* [Try it] Count the lines below with the string "possibile" in them. Only the number should be given.

Extracted page text data
##########

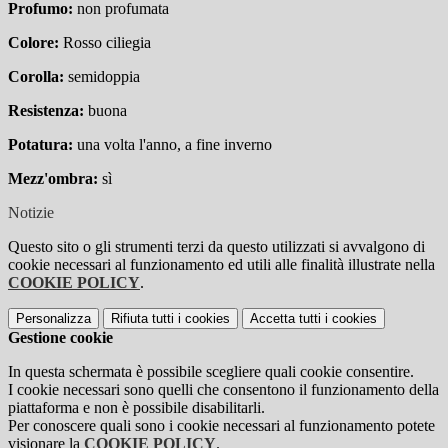
Profumo:
non profumata
Colore:
Rosso ciliegia
Corolla:
semidoppia
Resistenza:
buona
Potatura:
una volta l'anno, a fine inverno
Mezz'ombra:
sì
Notizie
Questo sito o gli strumenti terzi da questo utilizzati si avvalgono di
cookie necessari al funzionamento ed utili alle finalità illustrate nella
COOKIE POLICY
.
Personalizza
Rifiuta tutti
i cookies
Accetta tutti
i cookies
Gestione cookie
In questa schermata è possibile scegliere quali cookie consentire.
I cookie necessari sono quelli che consentono il funzionamento della
piattaforma e non è possibile disabilitarli.
Per conoscere quali sono i cookie necessari al funzionamento potete
visionare la
COOKIE POLICY
.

##########

* [Exercise answer] 2